▶ Entries supplied:
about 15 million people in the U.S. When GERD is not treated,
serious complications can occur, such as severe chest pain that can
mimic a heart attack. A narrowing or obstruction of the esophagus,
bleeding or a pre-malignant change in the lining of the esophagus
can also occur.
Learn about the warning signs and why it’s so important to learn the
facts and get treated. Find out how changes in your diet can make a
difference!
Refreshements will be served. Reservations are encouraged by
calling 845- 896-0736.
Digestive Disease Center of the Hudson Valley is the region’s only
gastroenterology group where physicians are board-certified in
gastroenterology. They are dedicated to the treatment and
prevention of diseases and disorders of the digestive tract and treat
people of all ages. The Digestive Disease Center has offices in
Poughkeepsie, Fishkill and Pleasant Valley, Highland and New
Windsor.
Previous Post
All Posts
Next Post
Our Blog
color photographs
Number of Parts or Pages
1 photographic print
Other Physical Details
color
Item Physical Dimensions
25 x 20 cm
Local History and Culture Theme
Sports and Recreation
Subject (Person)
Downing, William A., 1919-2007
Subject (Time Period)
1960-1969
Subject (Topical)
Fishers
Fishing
--
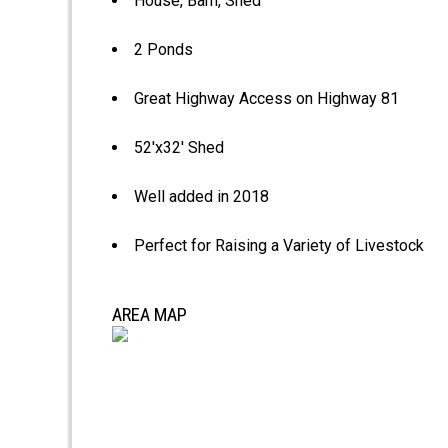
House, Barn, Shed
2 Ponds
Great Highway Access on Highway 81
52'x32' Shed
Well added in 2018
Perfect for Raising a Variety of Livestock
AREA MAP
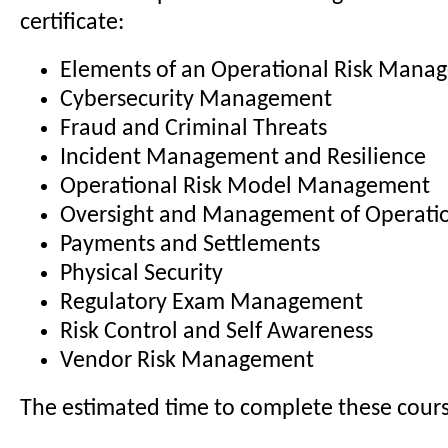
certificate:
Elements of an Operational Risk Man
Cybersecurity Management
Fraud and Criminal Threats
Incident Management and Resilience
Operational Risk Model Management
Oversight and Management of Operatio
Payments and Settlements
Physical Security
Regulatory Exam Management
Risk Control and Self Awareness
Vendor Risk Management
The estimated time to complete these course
==
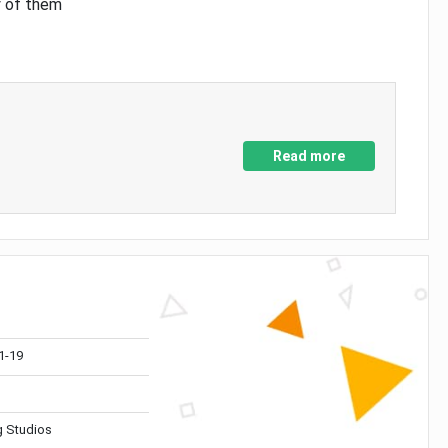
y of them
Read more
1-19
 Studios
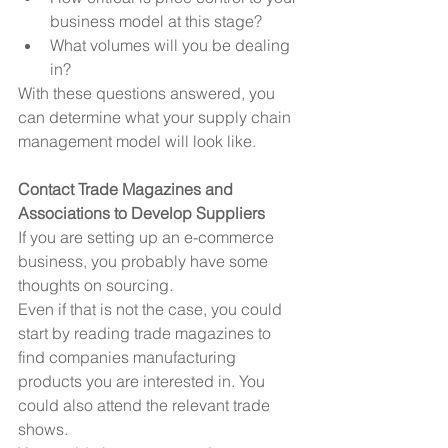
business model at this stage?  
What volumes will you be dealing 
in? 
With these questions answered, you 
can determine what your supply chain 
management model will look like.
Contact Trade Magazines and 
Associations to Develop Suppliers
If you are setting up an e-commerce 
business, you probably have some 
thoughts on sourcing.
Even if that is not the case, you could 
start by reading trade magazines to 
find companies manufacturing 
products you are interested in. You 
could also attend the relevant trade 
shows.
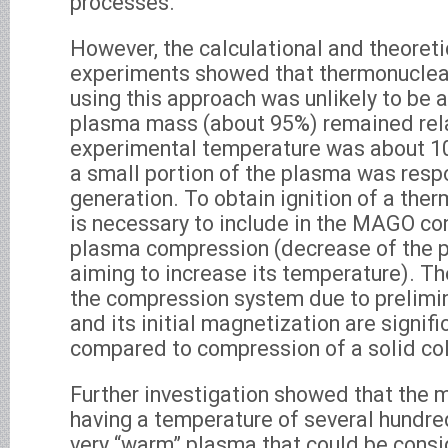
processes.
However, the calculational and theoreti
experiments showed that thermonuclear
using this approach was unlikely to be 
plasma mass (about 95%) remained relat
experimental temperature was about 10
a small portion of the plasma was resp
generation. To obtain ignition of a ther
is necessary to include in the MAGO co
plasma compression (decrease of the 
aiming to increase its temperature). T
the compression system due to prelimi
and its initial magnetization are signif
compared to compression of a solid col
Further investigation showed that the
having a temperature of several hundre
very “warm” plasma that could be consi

▶ Work task: Your answer should be the exact lines above from the one with "experiments showed that thermonuclear" through the one with "could be consi", both included, and nothing besides.

▶ Answer box:
experiments showed that thermonuclear
using this approach was unlikely to be 
plasma mass (about 95%) remained relat
experimental temperature was about 10
a small portion of the plasma was resp
generation. To obtain ignition of a ther
is necessary to include in the MAGO co
plasma compression (decrease of the 
aiming to increase its temperature). T
the compression system due to prelimi
and its initial magnetization are signif
compared to compression of a solid col
Further investigation showed that the
having a temperature of several hundre
very “warm” plasma that could be consi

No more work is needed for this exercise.